To do: Print all the records exactly, please.

+++++

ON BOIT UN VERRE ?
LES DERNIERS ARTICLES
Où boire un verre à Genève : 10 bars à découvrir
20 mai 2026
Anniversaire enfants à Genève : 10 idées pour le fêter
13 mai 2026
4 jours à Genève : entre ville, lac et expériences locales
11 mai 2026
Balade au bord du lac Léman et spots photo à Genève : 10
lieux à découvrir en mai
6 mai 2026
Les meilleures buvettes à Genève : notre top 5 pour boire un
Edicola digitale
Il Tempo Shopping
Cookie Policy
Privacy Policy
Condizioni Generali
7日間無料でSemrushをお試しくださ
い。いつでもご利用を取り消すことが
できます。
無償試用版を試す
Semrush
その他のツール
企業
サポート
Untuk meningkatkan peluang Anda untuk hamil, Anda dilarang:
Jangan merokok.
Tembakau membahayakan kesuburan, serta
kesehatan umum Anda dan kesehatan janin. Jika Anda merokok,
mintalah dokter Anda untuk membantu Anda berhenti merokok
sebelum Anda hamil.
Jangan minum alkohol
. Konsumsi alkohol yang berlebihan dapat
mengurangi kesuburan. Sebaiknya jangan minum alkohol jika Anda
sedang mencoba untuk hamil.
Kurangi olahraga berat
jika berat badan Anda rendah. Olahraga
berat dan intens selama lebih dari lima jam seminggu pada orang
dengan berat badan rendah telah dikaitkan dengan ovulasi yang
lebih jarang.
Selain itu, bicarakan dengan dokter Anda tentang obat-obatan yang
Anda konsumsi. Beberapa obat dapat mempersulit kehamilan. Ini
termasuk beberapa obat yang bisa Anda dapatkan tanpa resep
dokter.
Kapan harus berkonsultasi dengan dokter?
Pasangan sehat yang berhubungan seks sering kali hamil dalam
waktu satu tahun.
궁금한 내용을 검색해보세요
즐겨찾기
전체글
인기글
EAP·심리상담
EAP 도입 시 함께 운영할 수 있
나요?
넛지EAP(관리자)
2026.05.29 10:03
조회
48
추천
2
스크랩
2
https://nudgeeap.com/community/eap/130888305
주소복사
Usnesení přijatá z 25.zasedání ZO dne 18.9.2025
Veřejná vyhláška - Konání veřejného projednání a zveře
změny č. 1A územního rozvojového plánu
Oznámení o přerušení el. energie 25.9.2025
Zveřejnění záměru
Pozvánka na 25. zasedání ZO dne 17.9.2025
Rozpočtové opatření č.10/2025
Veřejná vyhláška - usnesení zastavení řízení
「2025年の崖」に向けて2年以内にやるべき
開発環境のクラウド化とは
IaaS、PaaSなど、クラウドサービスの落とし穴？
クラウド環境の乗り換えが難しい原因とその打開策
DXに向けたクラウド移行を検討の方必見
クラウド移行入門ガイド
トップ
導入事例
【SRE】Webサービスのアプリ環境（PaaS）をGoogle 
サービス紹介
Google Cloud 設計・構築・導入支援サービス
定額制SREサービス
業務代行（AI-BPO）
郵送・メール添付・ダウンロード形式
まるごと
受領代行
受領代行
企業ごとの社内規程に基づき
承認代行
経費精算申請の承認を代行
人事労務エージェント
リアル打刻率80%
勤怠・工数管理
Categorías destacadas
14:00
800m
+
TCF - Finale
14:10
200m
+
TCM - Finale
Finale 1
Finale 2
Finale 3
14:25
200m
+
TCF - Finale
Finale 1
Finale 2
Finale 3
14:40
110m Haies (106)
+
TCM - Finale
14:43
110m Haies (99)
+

+++++

Answer section:
ON BOIT UN VERRE ?
LES DERNIERS ARTICLES
Où boire un verre à Genève : 10 bars à découvrir
20 mai 2026
Anniversaire enfants à Genève : 10 idées pour le fêter
13 mai 2026
4 jours à Genève : entre ville, lac et expériences locales
11 mai 2026
Balade au bord du lac Léman et spots photo à Genève : 10
lieux à découvrir en mai
6 mai 2026
Les meilleures buvettes à Genève : notre top 5 pour boire un
Edicola digitale
Il Tempo Shopping
Cookie Policy
Privacy Policy
Condizioni Generali
7日間無料でSemrushをお試しくださ
い。いつでもご利用を取り消すことが
できます。
無償試用版を試す
Semrush
その他のツール
企業
サポート
Untuk meningkatkan peluang Anda untuk hamil, Anda dilarang:
Jangan merokok.
Tembakau membahayakan kesuburan, serta
kesehatan umum Anda dan kesehatan janin. Jika Anda merokok,
mintalah dokter Anda untuk membantu Anda berhenti merokok
sebelum Anda hamil.
Jangan minum alkohol
. Konsumsi alkohol yang berlebihan dapat
mengurangi kesuburan. Sebaiknya jangan minum alkohol jika Anda
sedang mencoba untuk hamil.
Kurangi olahraga berat
jika berat badan Anda rendah. Olahraga
berat dan intens selama lebih dari lima jam seminggu pada orang
dengan berat badan rendah telah dikaitkan dengan ovulasi yang
lebih jarang.
Selain itu, bicarakan dengan dokter Anda tentang obat-obatan yang
Anda konsumsi. Beberapa obat dapat mempersulit kehamilan. Ini
termasuk beberapa obat yang bisa Anda dapatkan tanpa resep
dokter.
Kapan harus berkonsultasi dengan dokter?
Pasangan sehat yang berhubungan seks sering kali hamil dalam
waktu satu tahun.
궁금한 내용을 검색해보세요
즐겨찾기
전체글
인기글
EAP·심리상담
EAP 도입 시 함께 운영할 수 있
나요?
넛지EAP(관리자)
2026.05.29 10:03
조회
48
추천
2
스크랩
2
https://nudgeeap.com/community/eap/130888305
주소복사
Usnesení přijatá z 25.zasedání ZO dne 18.9.2025
Veřejná vyhláška - Konání veřejného projednání a zveře
změny č. 1A územního rozvojového plánu
Oznámení o přerušení el. energie 25.9.2025
Zveřejnění záměru
Pozvánka na 25. zasedání ZO dne 17.9.2025
Rozpočtové opatření č.10/2025
Veřejná vyhláška - usnesení zastavení řízení
「2025年の崖」に向けて2年以内にやるべき
開発環境のクラウド化とは
IaaS、PaaSなど、クラウドサービスの落とし穴？
クラウド環境の乗り換えが難しい原因とその打開策
DXに向けたクラウド移行を検討の方必見
クラウド移行入門ガイド
トップ
導入事例
【SRE】Webサービスのアプリ環境（PaaS）をGoogle 
サービス紹介
Google Cloud 設計・構築・導入支援サービス
定額制SREサービス
業務代行（AI-BPO）
郵送・メール添付・ダウンロード形式
まるごと
受領代行
受領代行
企業ごとの社内規程に基づき
承認代行
経費精算申請の承認を代行
人事労務エージェント
リアル打刻率80%
勤怠・工数管理
Categorías destacadas
14:00
800m
+
TCF - Finale
14:10
200m
+
TCM - Finale
Finale 1
Finale 2
Finale 3
14:25
200m
+
TCF - Finale
Finale 1
Finale 2
Finale 3
14:40
110m Haies (106)
+
TCM - Finale
14:43
110m Haies (99)
+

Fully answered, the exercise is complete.